Hi, I'm Simon! How may I help you today?"
"Er… we're calling about a lost bag on the United flight from London to New Orleans…"
"I'm sorry. I didn't understand that. Are you calling about a reservation? If so, please say YES."
"Simon is happy to help. Are you calling about lost baggage?"
"I understand you are calling about lost baggage. Please tell us where you are."
"New Orleans, Louisiana."
"I'm sorry, I didn't understand that. Please say the state clearly..."
This would have gone on forever, but after three such calls we had finally figured out how to beat the system. We would switch to loud, abusive Hindi, and after three failed attempts, the United Airlines toll-free voice-response would give up and transfer us to a human being who would, amazingly, be sitting on the other side of the planet, back home in Gurgaon, and who would actually understand us and help out!
That was 2000 AD. Fast forward to 2009.
"Engage Autopilot on Mach One point five, altitude six thousand," said Flt Lt Mathews. "Roger, autopilot on Mach One...," the cockpit voice response system repeated, and the RAF Eurofighter Typhoon climbed up and then levelled off six kilometres above sea level, cruising at one and a half times the speed of sound.
"Caperberry Bangalore," I said, touching a button on my phone. Six seconds later, a name, address and location map popped up on my phone screen, along with the number 080-2559-4567. One click, and it dialled the number. A half-minute down, I'd booked a table for two at this tony downtown tapas lounge that I hadn't heard of till that day.

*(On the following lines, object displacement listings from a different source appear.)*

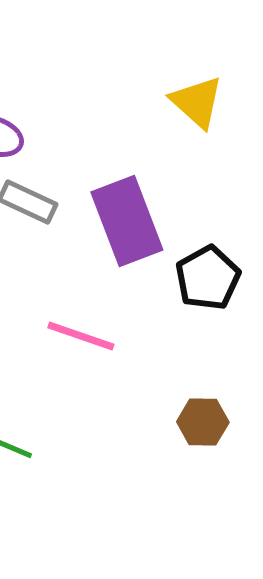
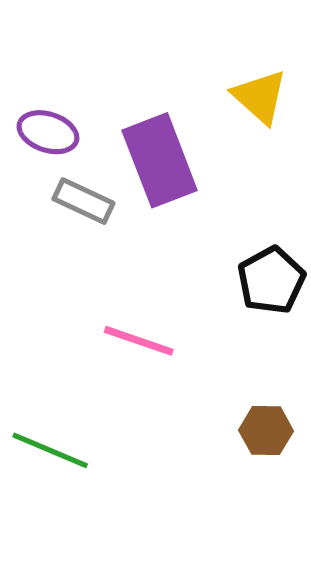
purple rectangle: (127, 221) -> (160, 160), moved

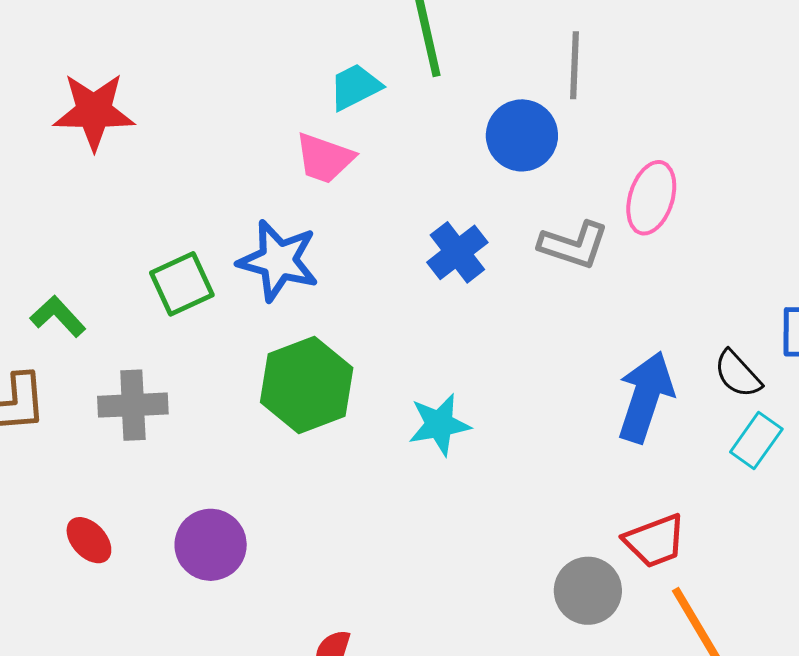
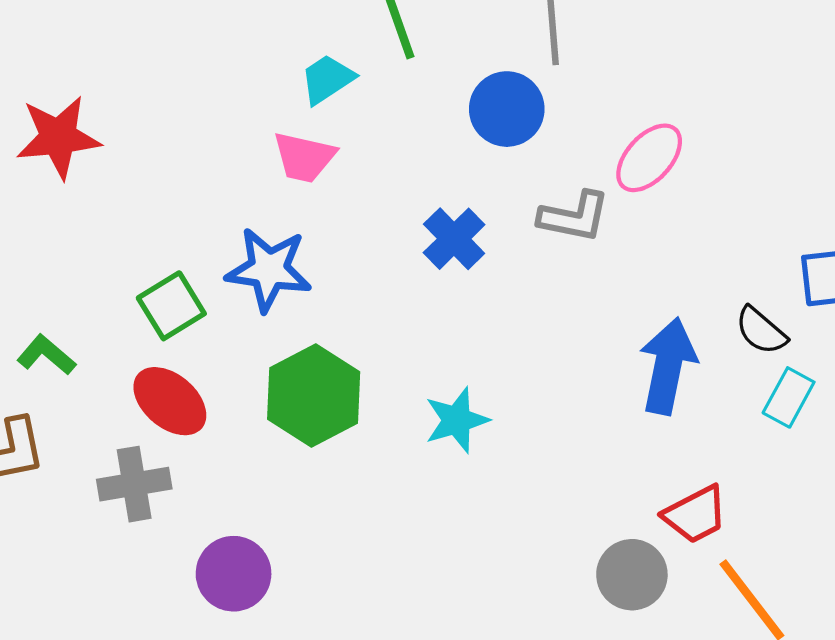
pink ellipse: (651, 198) -> (649, 158), turned 32
gray cross: (133, 405) -> (134, 484), moved
red ellipse: (89, 540) -> (170, 401), moved, size x1.5

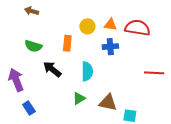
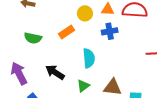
orange rectangle: (67, 43) -> (67, 32), turned 56
black arrow: (52, 69) -> (55, 72), moved

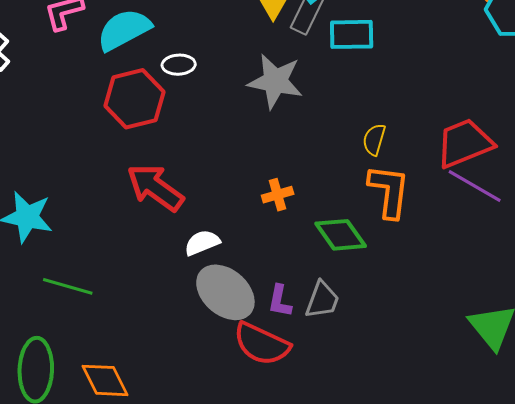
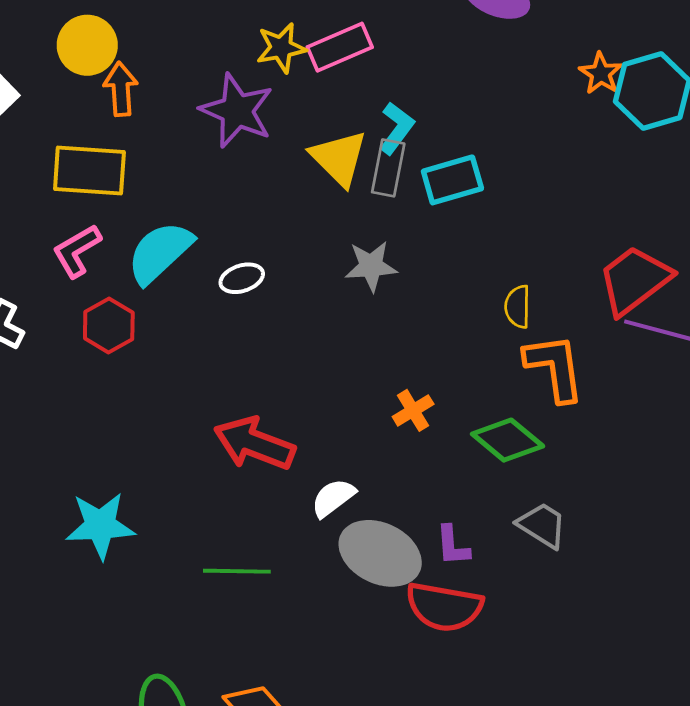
gray star: (275, 81) -> (371, 266), size x0.7
red hexagon: (134, 99) -> (109, 326), moved, size x0.7
green line: (68, 286) -> (237, 571), moved
gray trapezoid: (322, 300) -> (542, 525), moved, turned -63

We were both doing the same thing. Okay, there were a few minor differences. The RAF fighter-pilot was talking to a $90 million delta-wing multi-role aircraft, and I was in a Meru cab talking to a piece of free software from Google in a Rs 15,000 mobile phone handset. But we were both using voice recognition that actually worked - and which rapidly gave us usable information, or let us command a system that responded.
LESS THAN MAINSTREAM
Speech recognition has quite a few real-world uses today, where it works well. These are mostly situations with a small vocabulary of very well defined, structured speech, such as in the Eurofighter example (though very few aircraft have as yet implemented voice-assist for flight operations). Another area is training, where clear speech and response is a key part of operations, such as air traffic control operations, where the need for a full-time "actor" to converse with every trainee is avoided. Speech recognition and synthesis plays a key role here.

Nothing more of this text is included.